Typically you’ll be optimising one thing to enhance response occasions for one thing, to make one thing really feel rather less sluggish. In these circumstances, it could be that any enchancment is nice sufficient, or perhaps you’d goal at one thing like a 50% discount within the question time.

In different circumstances, you may be optimising a question to scale back the general load on the database. So the question may be working in an inexpensive time, nevertheless it’s placing an enormous quantity of strain on the database server itself, which is mostly slowing all queries down barely. In conditions like this, you’ve obtained to consider what your goal optimisation is — are you lowering the variety of reads in a particular desk, or lowering how a lot tempdb is used, and so on. And if that’s the case, how are you going to measure whether or not the adjustments you’ve made are adequate.

There’s no mounted rule for saying how nicely a given question ought to run — all of it will depend on what the question itself is doing, how steadily that question goes to be executed, the sources you’ve accessible, and the way a lot time you need to put money into it.
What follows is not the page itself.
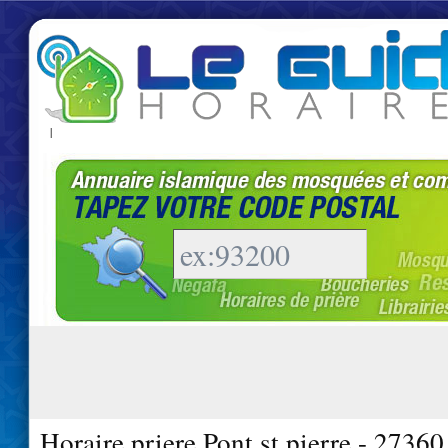
|
Horaire priere Pont st pierre - 27360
So, say you’ve obtained a question that takes 10 seconds to finish, and also you need this faster. If you will get that working in 1 second, then that’s a reasonably first rate enchancment. That will or will not be your goal although — in a variety of conditions, a 1-second question will nonetheless be deemed too gradual. So that you spend extra time on it and get it working in 500 milliseconds. Once more, an excellent enchancment. There’s nonetheless room to enhance although. You’ll must resolve how far more time you need to make investments on this — is it price spending extra time to get this all the way down to 10 milliseconds? Or, given how steadily this question runs, or the way it suits in with the broader answer, perhaps 500 milliseconds is suitable for now.

That is possible a choice you might want to contain the broader crew in, particularly in case you’ve obtained a product crew who’re liable for the deliverability of your answer, and have outlined non-functional necessities that relate to hurry and response occasions.

Hopefully, they’ll have a good suggestion as to the wants of your customers, in order that they’ll have the ability to measure up the advantages of additional optimization in opposition to creating different options that may be within the backlog/board. This can be an excellent case for elevating technical debt, the place if you understand there’s a greater answer that may make one thing run loads sooner, however you possibly can solely afford an interim answer proper now, then you possibly can take into account elevating this as debt to be handled in some unspecified time in the future sooner or later. See my other article about technical debt for a deeper dialogue on how technical debt can work.

On this article, we’ve talked about what an optimization course of seems like, and highlighted a typical thought course of {that a} developer would possibly undergo to optimize a question.

We’ve additionally talked about the way it’s essential to resolve how far you need your optimization to go — clearly, you need all the things to run as fast as potential, however keep in mind that in some unspecified time in the future it’s going to take an exponential quantity of effort to shave just a few extra milliseconds off that question, so you might want to study to attract a line below optimization and say that it’s adequate for now.

Optimization work will be extremely rewarding, and personally, it’s one among my favourite points of being a developer. Even in simply developing with the trivial examples above, I’ve actually loved going via the motions of constructing a gradual question run in a fraction of the time. It’s not one thing everybody enjoys, however in case you get within the zone for doing optimization work, you’ll rapidly end up all the time looking out for different issues to optimize and make faster!